Hi. I have a kernel which when run on the CPU works fine.
However, when I run the kernel on a GPU my system profiler indicates about 1MB / sec of system memory (RAM) is leaking. This is still the case after I modify my kernel to return immediately.
Any of you folks have any idea what might be going on? My kernel has many arguments but I checked and I can have up to 9 __constant arguments for my hardware. I’ve included some specifics to the end of this post. Cheers.
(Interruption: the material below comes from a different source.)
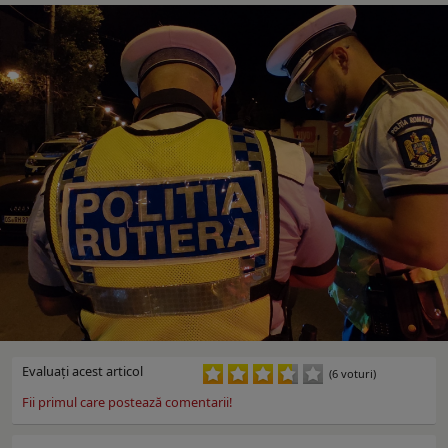
Evaluaţi acest articol
(6 voturi)
Fii primul care postează comentarii!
Dave.
KERNEL FUNCTION
these look like a lot of args, but the total memory required for all __constant and __local memory is probably around 1KB.
// Execute one complete step of hier-leap
// This kernel should run on any number of threads: 1 to MAX_LOCAL_THREADS
__kernel
void hierLeap(global int *globalState, int stateSize,
global float *time,
int constant *cellStartIdx,
float constant *rates,
int2 constant *inpSpec,
int2 constant *outSpec,
constant int *highDeltaS, constant int *lowDeltaS,
constant struct DeltaX *scDeltaHighCell, int nScdHighCell,
constant struct DeltaX *scDeltaLowCell, int nScdLowCell,
global unsigned int *randomInts, int randIdx,
int leap,
local int *highBoundS, local int *highBoundCellS, local int *state, local int *lowBoundCellS, local int *lowBoundS,
local float *DboundHigh, local float *DboundCellHigh, local float *D, local float *DboundCellLow, local float *DboundLow,
local int *rxnEvents, local int *orderedRxnEvents, local float *taus)
{
return;
}
CPU SIDE CODE
called many times per sec; omitting this call results in no memory leaking.
<...>
size_t localSize = 1; // different values still result in memory leak
err |= clEnqueueNDRangeKernel(_cmd_queue, _hierLeap, 1, NULL,
&localSize, &localSize, 0, NULL, NULL);
assert(err == CL_SUCCESS);
clFinish(_cmd_queue);
<...>
HARDWARE
MacbookPro OS X 10.6 with NVIDIA GeForce GT 330M.
A few key values queried from GPU: MaxParamSize(4352), MaxConstArgs(9), LocalMemSize(16384).